> What the exercise asks:
Beginning with the line containing "こちらより折り返しご連絡いたしま" and ending with the last line of the records, set down every line exactly.

┌─ Supplied records

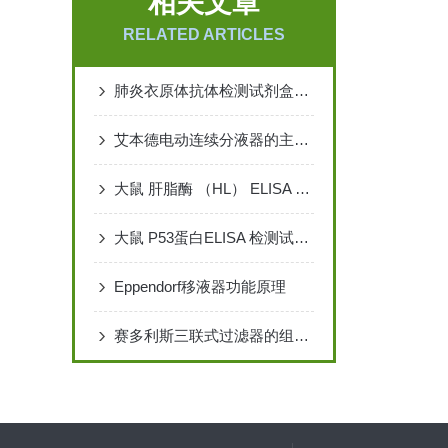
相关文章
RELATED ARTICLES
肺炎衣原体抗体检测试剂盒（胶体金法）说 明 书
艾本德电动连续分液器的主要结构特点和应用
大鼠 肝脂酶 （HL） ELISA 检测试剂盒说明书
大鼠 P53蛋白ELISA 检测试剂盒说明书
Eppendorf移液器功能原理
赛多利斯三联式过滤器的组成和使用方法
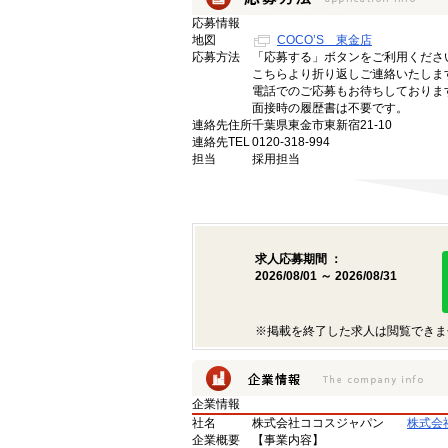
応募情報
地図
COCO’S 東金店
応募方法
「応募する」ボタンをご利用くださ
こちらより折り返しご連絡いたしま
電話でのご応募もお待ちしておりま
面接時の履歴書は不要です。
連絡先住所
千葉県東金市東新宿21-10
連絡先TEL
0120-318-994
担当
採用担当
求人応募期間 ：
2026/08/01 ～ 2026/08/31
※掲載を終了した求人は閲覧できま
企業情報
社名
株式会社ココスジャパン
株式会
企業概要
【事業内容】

└─

> Finished exercise:
こちらより折り返しご連絡いたしま
電話でのご応募もお待ちしておりま
面接時の履歴書は不要です。
連絡先住所
千葉県東金市東新宿21-10
連絡先TEL
0120-318-994
担当
採用担当
求人応募期間 ：
2026/08/01 ～ 2026/08/31
※掲載を終了した求人は閲覧できま
企業情報
社名
株式会社ココスジャパン
株式会
企業概要
【事業内容】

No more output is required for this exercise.